Diyarbakır’ın şiirsel kabir taşları -5.Sayı

Kabristanlarda mezar taşları ölen kişinin yeryüzündeki bir temsili gibi dururlar. Gidenlerin ardında kalan boşluğu simgeleyen, kederli ancak her şeyden daha gerçek bir temsil… Kimi zaman şekilsiz bir taş parçasıdır bu; kime ait olduğu bile bilinmeyen ama çoğu zaman veda edenin adını soyadını, dünyaya geliş ve gidiş tarihini, hasreti ve hüznü gösteren ya da ölümün ‘hak’ olduğunu hatırlatan bir cümleyi görürüz o taşlarda. Şair Erdem Bayazıt’ın ‘Ölüm Risalesi’ şiirinde dediği gibi; “Ölüm muhakkak/ Ve ölüm mutlak/Tek kapısıdır ölümsüzlüğün”…

Ölüm artık soğuk değildir

Fakat söz konusu estetik olduğunda, mezar taşları basit birer ‘kimlik belgesi’ olmaktan çıkar. Gül motifleri, görkemli sarıklar, kavuklar ve şiirlerden dörtlükler, taşları sert ve ruhsuz bir şey olmaktan çıkarır ve ölüm artık soğuk değildir. Sanatın varlığa anlam katan ve sonsuzluğu hatırlatan tatlı esintisi gezinmektedir anıtsal türbelerde, camilerin ya da tekkelerin hazirelerinde. Bu tatlı esintiyi yalnız İstanbul’da değil, Anadolu’da Selçuklu’nun ve Osmanlı’nın elinin değdiği her şehirde özellikle de zengin ve renkli tarihiyle hayranlık uyandıran Diyarbakır’da hissetmek çok mümkün.

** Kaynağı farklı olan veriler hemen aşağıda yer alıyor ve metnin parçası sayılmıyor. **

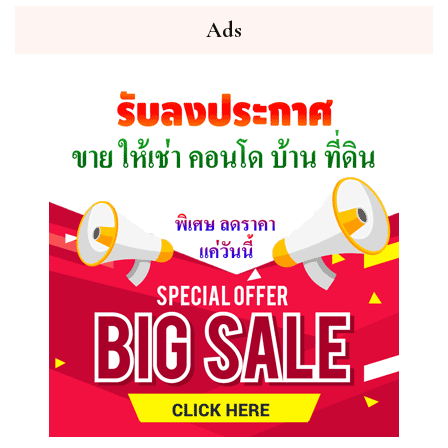
ต้องการ
Ads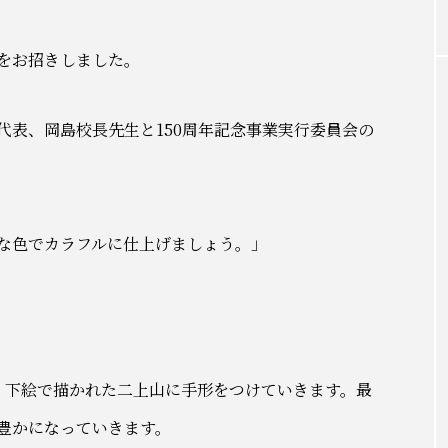
をお招きしました。
代表、岡島校長先生と150周年記念事業実行委員会の
な色でカラフルに仕上げましょう。」
、下絵で描かれた二上山に手形をつけていきます。最
豊かになっていきます。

Diyarbakır’daki mezar taşlarına estetik bir bakış atmadan önce, değişen ölüm algımız üzerinde biraz durmak gerekir çünkü biz eski şiirsel taşları, şehrin içinde görürüz, bugünkü gibi uzak mahallerde değil. İnsanların ölümü hayatın bir parçası olarak kalben kabul ettiği ve durup dinlemeye, tefekküre, kâinatı gözlemeye ve bazen basitçe gökyüzüne bakmaya vakit bulabildiği zamanlarda taşları ince ince işlemek de daha anlamlıydı muhtemelen. Buradan bakıldığında, mezar taşları bu dünyayla ötesi arasında sembollerle oluşturulmuş özel bir dile dönüşür.

Taşın sahibi, ziyaretçisine bir gerçeği fısıldar ve taşı işleyen el, gidene son sevgi sözcüklerini bir hediye gibi sunar; buradan oraya, oradan buraya dünya döndükçe devam edecek gizemli bir konuşma gibi… 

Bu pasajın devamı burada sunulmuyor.